Within the Google Forum posts the individual claims to have corrupted a large database matching the breached one that takes over ‘24 hours to export’.

  • 7th May 2020 – The database was closed following this phone conversation.
  • 18th May 2020 – A TurgenSec director called the mobile number listed on the website in an attempt to open a dialogue, but did not get through. 
  • 19th May 2020 – A TurgenSec director called the mobile number listed on the website in an attempt to open a dialogue, but did not get through. 
  • 20th May 2020 – A TurgenSec director used an outbound VOIP provider to call the mobile number listed on the website in an attempt to open a dialogue, but did not get through.
  • 23rd May 2020 – A TurgenSec director used an outbound VOIP provider to call the mobile number listed on the website. An individual answered and mid way through explaining the situation the individual told us “not to worry about this” and hung up. 
  • 5th June 2020 – TurgenSec could not open a line of communication with Amber Commercial and the database has been closed, so, in line with our responsible disclosure policy, we emailed [email protected] informing them of the dates and times we tried to contact them and that we intended to proceed in line with our responsible disclosure policy. 
  • 10th June 2020 – A BBC journalist contacted Amber Commercial and put us in contact with an employee. TurgenSec explained the situation to this employee who claimed to have not received any of our emails and that we were lying.
    • TurgenSec resent the original emails along with our responsible disclosure policy, but notes that the original emails sent were opened according to email tracking.
  • 25th July 2020 – TurgenSec emailed Amber Commercial requesting confirmation of their response to this data breach. 

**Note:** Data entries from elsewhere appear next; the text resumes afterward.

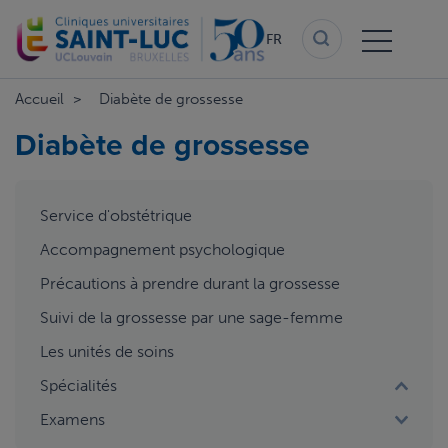
Aller
au
FR
contenu
principal
Accueil
Diabète de grossesse
Diabète de grossesse
aside
Service d'obstétrique
menu
2
Accompagnement psychologique
Précautions à prendre durant la grossesse
Suivi de la grossesse par une sage-femme
Les unités de soins
Spécialités
Examens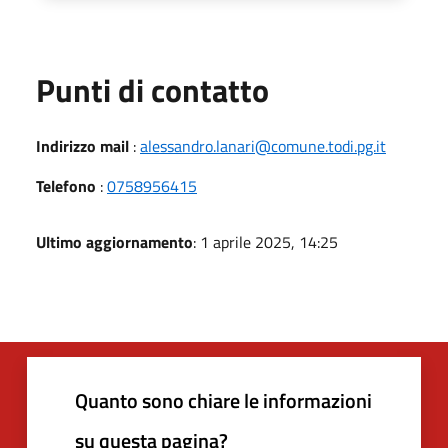
Punti di contatto
Indirizzo mail
:
alessandro.lanari@comune.todi.pg.it
Telefono
:
0758956415
Ultimo aggiornamento
: 1 aprile 2025, 14:25
Quanto sono chiare le informazioni
su questa pagina?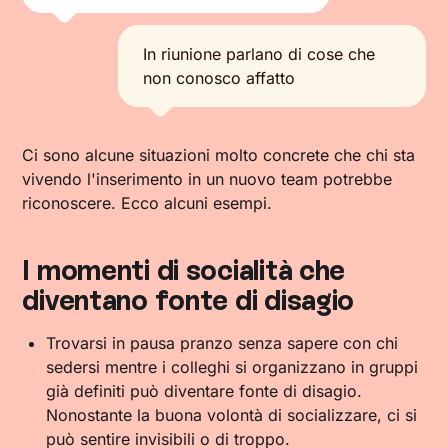
In riunione parlano di cose che
non conosco affatto
Ci sono alcune situazioni molto concrete che chi sta
vivendo l'inserimento in un nuovo team potrebbe
riconoscere. Ecco alcuni esempi.
I momenti di socialità che
diventano fonte di disagio
Trovarsi in pausa pranzo senza sapere con chi
sedersi mentre i colleghi si organizzano in gruppi
già definiti può diventare fonte di disagio.
Nonostante la buona volontà di socializzare, ci si
può sentire invisibili o di troppo.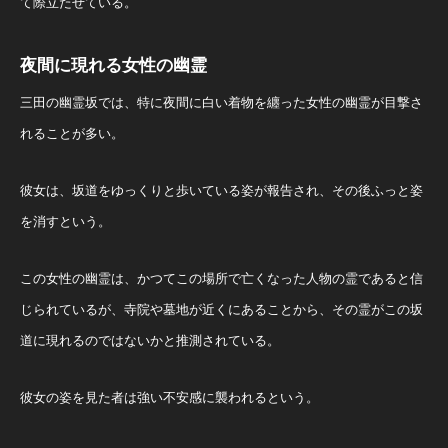
て際立たせている。
夜間に現れる女性の幽霊
三田の幽霊坂では、特に夜間に白い着物を纏った女性の幽霊が目撃さ
れることが多い。
彼女は、坂道をゆっくりと歩いている姿が報告され、その後ふっと姿
を消すという。
この女性の幽霊は、かつてこの場所で亡くなった人物の霊であると信
じられているが、寺院や墓地が近くにあることから、その霊がこの坂
道に現れるのではないかと推測されている。
彼女の姿を見た者は強い不安感に襲われるという。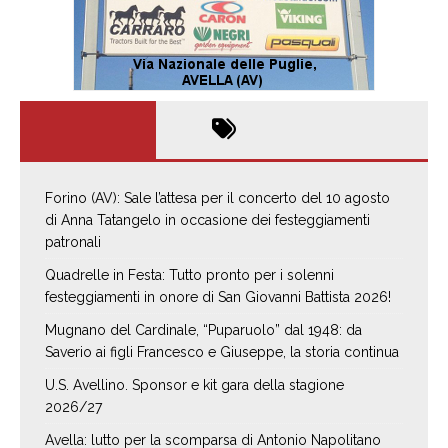
Forino (AV): Sale l’attesa per il concerto del 10 agosto
di Anna Tatangelo in occasione dei festeggiamenti
patronali
Quadrelle in Festa: Tutto pronto per i solenni
festeggiamenti in onore di San Giovanni Battista 2026!
Mugnano del Cardinale, “Puparuolo” dal 1948: da
Saverio ai figli Francesco e Giuseppe, la storia continua
U.S. Avellino. Sponsor e kit gara della stagione
2026/27
Avella: lutto per la scomparsa di Antonio Napolitano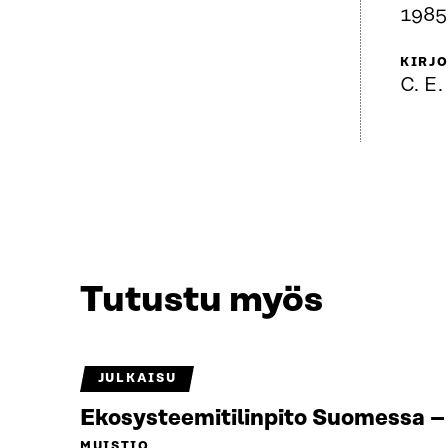
1985
KIRJO
C. E.
Tutustu myös
JULKAISU
Ekosysteemitilinpito Suomessa – 
MUISTIO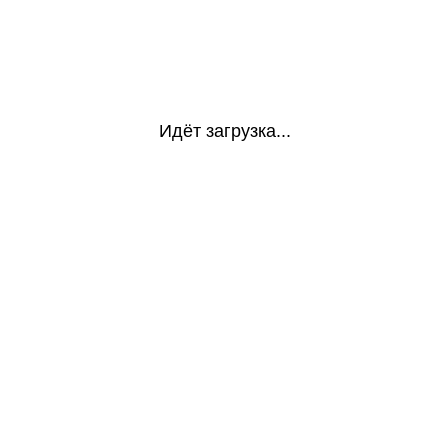
Идёт загрузка...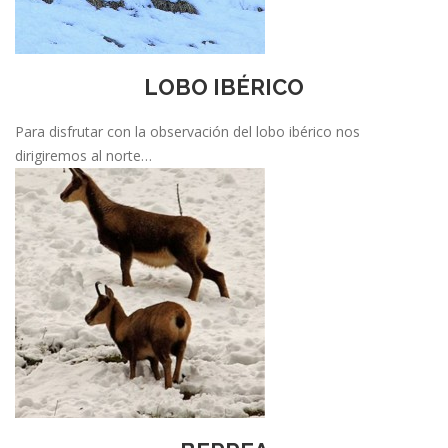
LOBO IBÉRICO
Para disfrutar con la observación del lobo ibérico nos
dirigiremos al norte…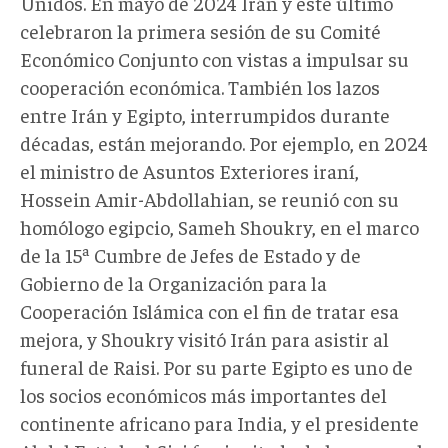
Unidos. En mayo de 2024 Irán y este último
celebraron la primera sesión de su Comité
Económico Conjunto con vistas a impulsar su
cooperación económica. También los lazos
entre Irán y Egipto, interrumpidos durante
décadas, están mejorando. Por ejemplo, en 2024
el ministro de Asuntos Exteriores iraní,
Hossein Amir-Abdollahian, se reunió con su
homólogo egipcio, Sameh Shoukry, en el marco
de la 15ª Cumbre de Jefes de Estado y de
Gobierno de la Organización para la
Cooperación Islámica con el fin de tratar esa
mejora, y Shoukry visitó Irán para asistir al
funeral de Raisi. Por su parte Egipto es uno de
los socios económicos más importantes del
continente africano para India, y el presidente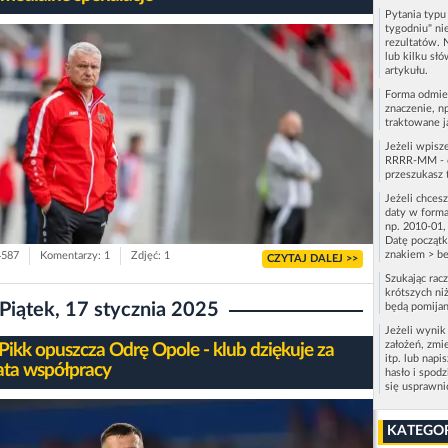
Pytania typ
tygodniu" ni
rezultatów. 
lub kilku sł
artykułu.
Forma odmie
znaczenie, n
traktowane j
Jeżeli wpisz
RRRR-MM - c
przeszukasz 
Jeżeli chces
daty w forma
np. 2010-01,
Datę początk
znakiem > be
4587
Komentarzy: 1
Zdjęć: 1
CZYTAJ DALEJ >>
Szukając rac
krótszych niż
Piątek, 17 stycznia 2025
będą pomijan
Jeżeli wynik
założeń, zmi
 Pikk opuszcza Odrę Opole - klub dziękuje za
itp. lub napi
ata współpracy
hasło i spod
się usprawn
KATEGO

“Over a month has elapsed since TurgenSec made Amber Windows aware of a data breach that impacted 500,000 individuals and contained sensitive personal information as defined by GDPR.

Under GDPR you are obliged to inform the impacted individuals, alongside this, our Responsible Disclosure Policy states the need for public disclosure. 

We have, as of the 24th of July, not observed any public disclosure of this data breach from Amber Windows, nor have we seen any indication that Amber Windows has informed the 500,000 impacted individuals of this data breach. 

Please can you inform us of your intentions to publicly disclose this data breach. 

Please may you also inform us of how many of the 500,000 impacted individuals you have informed. 

If we do not hear back from you we will proceed in line with our responsible disclosure policy which I attach for your convenience.”

  • Amber Commercial replied to this email, but did not provide any assurances.